Redesigning the ABA’s website was among the most politically and logistically challenging assignments I’ve ever undertaken. It is a case study in how to manage change in a large, matrixed organization.
The ABA’s staff and members had long complained about the site’s design, architecture and functionality. Almost everything about the site was a decade out of date. Here’s how the top of the homepage looked in 2010, as we began the redesign process:
At the core of the site’s problems was that there was almost no centralized oversight. A four-person department was responsible for a site that had more than 100,000 web pages and more than 200,000 digital assets – PDFs, Word documents, PowerPoint presentations and the like. Out of an ABA staff of 900, almost 400 people had rights to update the site, including its core templates.
That led to the site becoming – much like the ABA itself – a collection of silos. Design and the quality of content varied tremendously from one section of the site to another. It made it difficult for users to find information quickly. Everyone agreed the site needed to be managed as a single product, but even so, no one wanted to surrender the freedom to do as they pleased on their section of the site.
Based on my success creating and growing ABAJournal.com, I was asked to co-lead the redesign process with the ABA’s webmaster. In February 2010, the ABA hired Ogilvy & Mather to work with us on what became an eight-month redesign process. The process was broken into 13 stages, starting with the general (such as business objectives and website strategy) and moving to the specific (such as the HTML code for our new templates).
Knowing our solutions would require enormous amounts of compromise and change, we had to design a process that would maximize buy-in from a reluctant staff. We created a process that was the most collaborative in the ABA’s long history.
At the beginning of each of the 13 stages, Ogilvy presented their recommendations. Those were distributed to more than 250 ABA members and staff representing the organization’s many constituencies. They were given a week to review the materials and provide written comments. Near the end of that week, Ogilvy staff members presented their ideas in workshops at the ABA’s Chicago headquarters at which more feedback was collected; those sessions were also streamed as webinars, so members across the country could participate.
At the end of that week, the ABA’s webmaster, a team of five ABA members and I would assess the feedback, make changes large and small to Ogilvy’s recommendations, and finalize our decisions for that stage. For particularly complicated stages of the process, such as wireframes and templates, we would go through a second or third round of reviews.
Ogilvy told us this was the most complicated redesign process they had ever been involved in. And there were certainly faster ways to reach the decisions we made. But by taking the time to involve the whole organization at every stage, the final product was something everyone had participated in creating. And we could point to that consensus-driven approach when individuals raised objections to decisions that had been made months before.
The redesigned site has a clean, modern layout. We transitioned from a design that was little more than a list of links to one that relied more heavily on images. That was most apparent on our new homepage, where a large carousel that automatically cycles through four images dominates the top of the page:
What we did behind the scenes fixed the site’s other problems:
- We transitioned from a site that was run by three antiquated content management systems to a single new CMS, for which I led the selection process. Like all modern CMS packages, it separated content from the display of that content.

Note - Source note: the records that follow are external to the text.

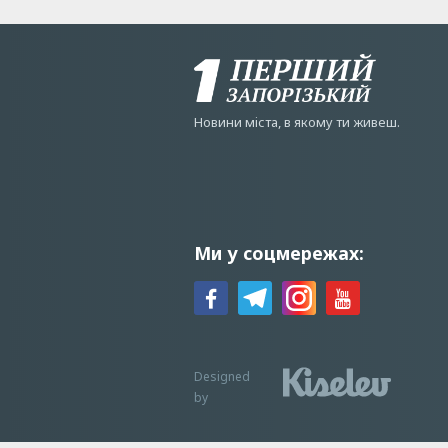
Новини мiста, в якому ти живеш.
Ми у соцмережах:
Designed
by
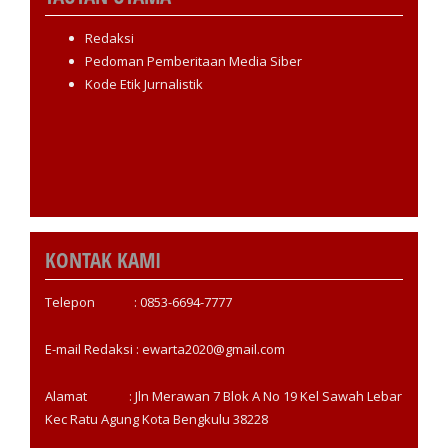
Redaksi
Pedoman Pemberitaan Media Siber
Kode Etik Jurnalistik
KONTAK KAMI
Telepon : 0853-6694-7777
E-mail Redaksi : ewarta2020@gmail.com
Alamat : Jln Merawan 7 Blok A No 19 Kel Sawah Lebar
Kec Ratu Agung Kota Bengkulu 38228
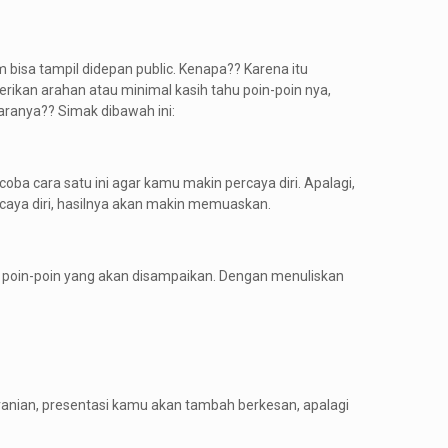
m bisa tampil didepan public. Kenapa?? Karena itu
rikan arahan atau minimal kasih tahu poin-poin nya,
caranya?? Simak dibawah ini:
oba cara satu ini agar kamu makin percaya diri. Apalagi,
rcaya diri, hasilnya akan makin memuaskan.
s poin-poin yang akan disampaikan. Dengan menuliskan
eranian, presentasi kamu akan tambah berkesan, apalagi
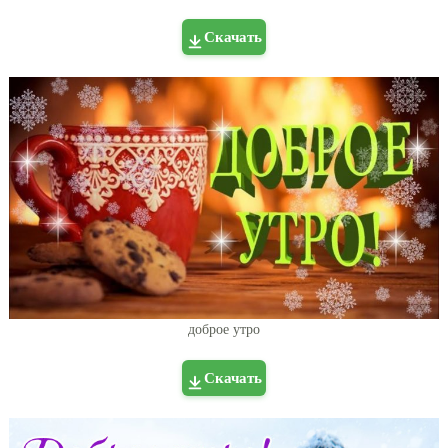
Скачать
доброе утро
Скачать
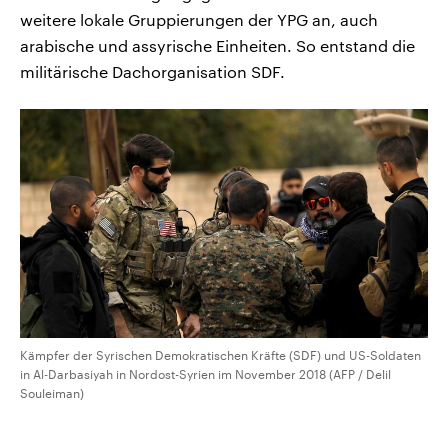
weitere lokale Gruppierungen der YPG an, auch
arabische und assyrische Einheiten. So entstand die
militärische Dachorganisation SDF.
Kämpfer der Syrischen Demokratischen Kräfte (SDF) und US-Soldaten
in Al-Darbasiyah in Nordost-Syrien im November 2018 (AFP / Delil
Souleiman)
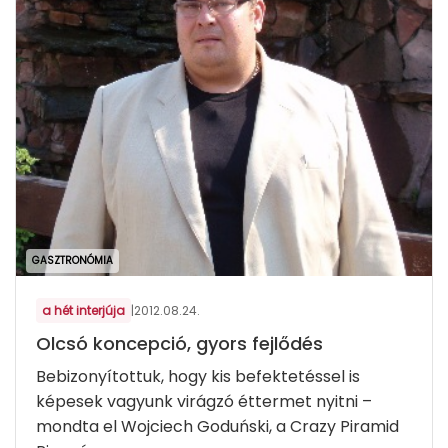
GASZTRONÓMIA
a hét interjúja
|
2012.08.24.
Olcsó koncepció, gyors fejlődés
Bebizonyítottuk, hogy kis befektetéssel is
képesek vagyunk virágzó éttermet nyitni –
mondta el Wojciech Goduński, a Crazy Piramid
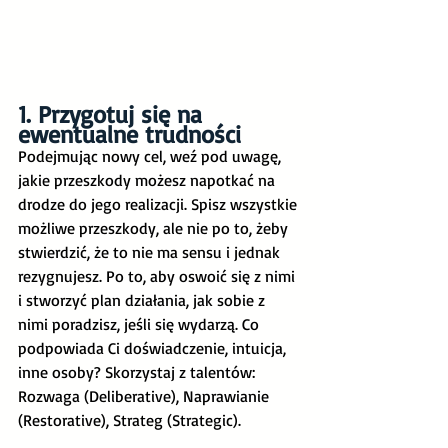
1. Przygotuj się na 
ewentualne trudności
Podejmując nowy cel, weź pod uwagę, 
jakie przeszkody możesz napotkać na 
drodze do jego realizacji. Spisz wszystkie 
możliwe przeszkody, ale nie po to, żeby 
stwierdzić, że to nie ma sensu i jednak 
rezygnujesz. Po to, aby oswoić się z nimi 
i stworzyć plan działania, jak sobie z 
nimi poradzisz, jeśli się wydarzą. Co 
podpowiada Ci doświadczenie, intuicja, 
inne osoby? Skorzystaj z talentów: 
Rozwaga (Deliberative), Naprawianie 
(Restorative), Strateg (Strategic). 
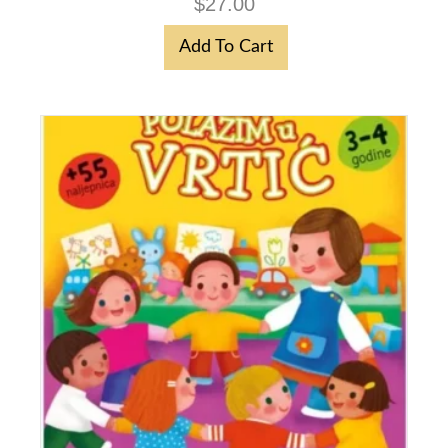
$
27.00
Add To Cart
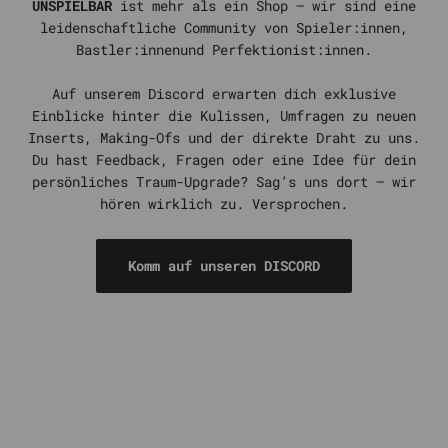
UNSPIELBAR
ist mehr als ein Shop – wir sind eine
leidenschaftliche Community von Spieler:innen,
Bastler:innenund Perfektionist:innen.
Auf unserem Discord erwarten dich exklusive
Einblicke hinter die Kulissen, Umfragen zu neuen
Inserts, Making-Ofs und der direkte Draht zu uns.
Du hast Feedback, Fragen oder eine Idee für dein
persönliches Traum-Upgrade? Sag’s uns dort – wir
hören wirklich zu. Versprochen.
Komm auf unseren DISCORD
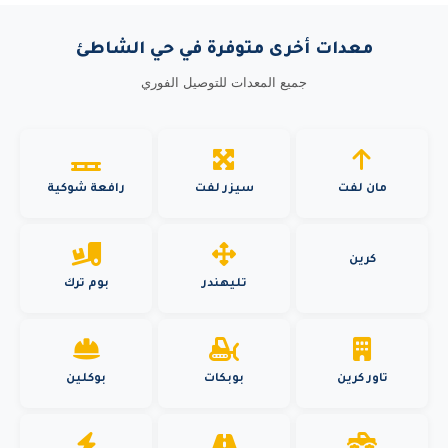
معدات أخرى متوفرة في حي الشاطئ
جميع المعدات للتوصيل الفوري
مان لفت
سيزر لفت
رافعة شوكية
كرين
تليهندر
بوم ترك
تاور كرين
بوبكات
بوكلين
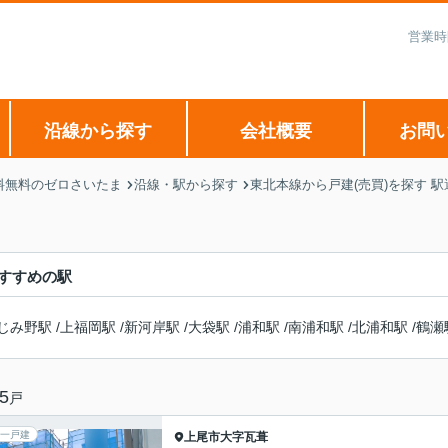
営業時
沿線から探す
会社概要
お問
料無料のゼロさいたま
沿線・駅から探す
東北本線から戸建(売買)を探す 
すすめの駅
じみ野駅
/
上福岡駅
/
新河岸駅
/
大袋駅
/
浦和駅
/
南浦和駅
/
北浦和駅
/
鶴瀬
5
戸
一戸建
上尾市
大字瓦葺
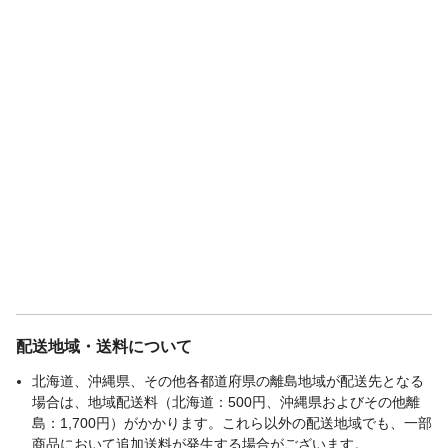
配送地域・送料について
北海道、沖縄県、その他各都道府県の離島地域が配送先となる
場合は、地域配送料（北海道：500円、沖縄県およびその他離
島：1,700円）がかかります。これら以外の配送地域でも、一部
商品において追加送料が発生する場合がございます。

That enabled us to deploy and maintain a unified look-and-feel across the whole of the site, since templates couldn’t be changed by content contributors.

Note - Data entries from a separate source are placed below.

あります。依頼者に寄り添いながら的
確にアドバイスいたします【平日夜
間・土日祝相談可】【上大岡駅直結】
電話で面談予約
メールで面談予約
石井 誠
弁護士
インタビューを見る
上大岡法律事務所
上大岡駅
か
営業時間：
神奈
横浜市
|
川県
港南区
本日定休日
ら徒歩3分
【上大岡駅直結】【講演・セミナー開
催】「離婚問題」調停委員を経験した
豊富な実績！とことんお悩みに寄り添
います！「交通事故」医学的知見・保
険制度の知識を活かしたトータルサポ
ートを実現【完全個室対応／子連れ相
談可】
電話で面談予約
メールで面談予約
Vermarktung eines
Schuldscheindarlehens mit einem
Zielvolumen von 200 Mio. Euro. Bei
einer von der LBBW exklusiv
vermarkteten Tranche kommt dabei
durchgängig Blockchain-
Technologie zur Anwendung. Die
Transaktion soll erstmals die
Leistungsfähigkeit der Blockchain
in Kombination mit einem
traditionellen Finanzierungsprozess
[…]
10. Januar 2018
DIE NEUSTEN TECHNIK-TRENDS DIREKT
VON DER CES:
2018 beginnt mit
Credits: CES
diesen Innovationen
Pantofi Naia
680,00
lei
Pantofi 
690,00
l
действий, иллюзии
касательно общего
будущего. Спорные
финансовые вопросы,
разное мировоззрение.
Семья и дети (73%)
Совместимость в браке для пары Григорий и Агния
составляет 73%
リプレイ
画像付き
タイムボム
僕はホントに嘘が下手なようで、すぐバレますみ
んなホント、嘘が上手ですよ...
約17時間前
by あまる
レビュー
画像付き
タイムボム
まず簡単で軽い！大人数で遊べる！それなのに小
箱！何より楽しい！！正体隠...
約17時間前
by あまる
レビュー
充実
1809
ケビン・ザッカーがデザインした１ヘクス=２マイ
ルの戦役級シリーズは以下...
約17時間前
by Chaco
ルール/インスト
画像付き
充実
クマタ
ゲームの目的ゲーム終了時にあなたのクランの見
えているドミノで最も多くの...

- All content added to the system could be tagged by topic, enabling site visitors to find content not just by what part of the ABA produced it but by the subject matter it addressed.
- Tagging also allowed us to improve the quality of results from the site’s search engine – long a source of complaints by ABA members.

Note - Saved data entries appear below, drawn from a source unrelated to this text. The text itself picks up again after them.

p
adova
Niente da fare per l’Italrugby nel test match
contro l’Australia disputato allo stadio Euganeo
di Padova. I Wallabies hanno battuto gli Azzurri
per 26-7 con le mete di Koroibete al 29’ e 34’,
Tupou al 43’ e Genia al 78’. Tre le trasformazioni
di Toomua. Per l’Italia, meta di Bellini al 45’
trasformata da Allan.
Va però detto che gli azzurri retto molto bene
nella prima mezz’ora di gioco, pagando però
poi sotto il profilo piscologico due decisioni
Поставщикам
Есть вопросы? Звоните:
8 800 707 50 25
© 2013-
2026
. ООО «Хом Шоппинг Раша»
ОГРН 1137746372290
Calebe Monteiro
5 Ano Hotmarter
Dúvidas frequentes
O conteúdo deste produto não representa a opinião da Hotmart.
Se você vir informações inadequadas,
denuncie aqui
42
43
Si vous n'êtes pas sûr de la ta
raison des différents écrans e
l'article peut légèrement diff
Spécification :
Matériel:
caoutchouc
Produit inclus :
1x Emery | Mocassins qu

- The number of ABA staff with access to the CMS was radically reduced, and everyone received extensive training about how to use it.
- We culled outdated content, relaunching the site with just 30,000 web pages and 60,000 digital assets, and instituted rules to sunset new content so the problem of outdated content wouldn’t reoccur.
- We changed our URL from the rather odd ABAnet.org to AmericanBar.org.
A year after the process had begun, the redesigned site debuted in February 2011 to almost universal praise among ABA members and staff. That was due as much to the collaborative process of redesign as to the product we produced.
And by instituting a new set of rules governing how the site would be maintained, rather than creating a centralized bureaucracy to control the site, we solved the site’s long-standing problems while working with – rather than against – the ABA’s decentralized power structure.